= TASK PROMPT =
Exactly as written, copy every line from the one containing "d’un chantier" through the end of the records, with the pictures left out.

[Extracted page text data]
□ □ □ □ □

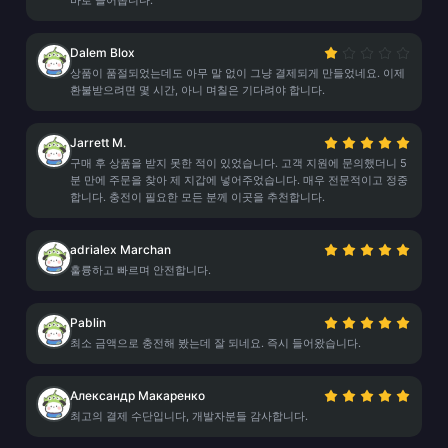
바로 들어옵니다.
Dalem Blox
상품이 품절되었는데도 아무 말 없이 그냥 결제되게 만들었네요. 이제
환불받으려면 몇 시간, 아니 며칠은 기다려야 합니다.
Jarrett M.
구매 후 상품을 받지 못한 적이 있었습니다. 고객 지원에 문의했더니 5
분 만에 주문을 찾아 제 지갑에 넣어주었습니다. 매우 전문적이고 정중
합니다. 충전이 필요한 모든 분께 이곳을 추천합니다.
adrialex Marchan
훌륭하고 빠르며 안전합니다.
Pablin
최소 금액으로 충전해 봤는데 잘 되네요. 즉시 들어왔습니다.
Александр Макаренко
최고의 결제 수단입니다, 개발자분들 감사합니다.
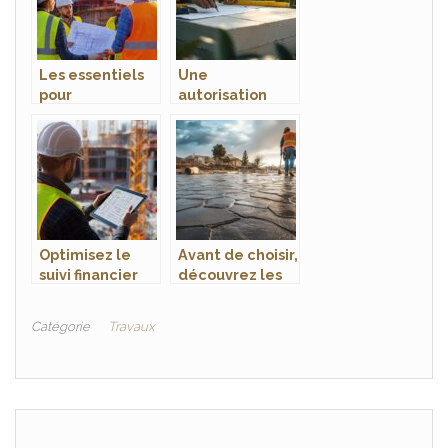
Les essentiels
Une
pour
autorisation
l’Entrepreneur
pour faire un
en Bâtiment :
abri de jardin en
Démarrer votre
parpaings ?
entreprise avec
Guide complet
succès et
des démarches
pérennité
administratives
Optimisez le
Avant de choisir,
suivi financier
découvrez les
d’un chantier
inconvénients
avec des outils
du béton
Catégorie
Travaux
adaptés
imprimé : guide
complet des
limites de cette
solution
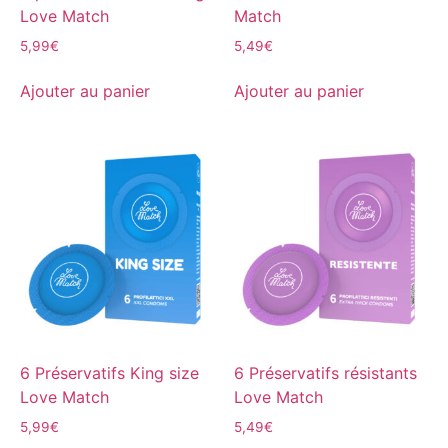
Love Match
Match
5,99
€
5,49
€
Ajouter au panier
Ajouter au panier
6 Préservatifs King size
6 Préservatifs résistants
Love Match
Love Match
5,99
€
5,49
€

□ □ □ □ □

= SOLUTION FOR THIS PROBLEM =
d’un chantier
inconvénients
avec des outils
du béton
Catégorie
Travaux
adaptés
imprimé : guide
complet des
limites de cette
solution
Love Match
Match
5,99
€
5,49
€
Ajouter au panier
Ajouter au panier
6 Préservatifs King size
6 Préservatifs résistants
Love Match
Love Match
5,99
€
5,49
€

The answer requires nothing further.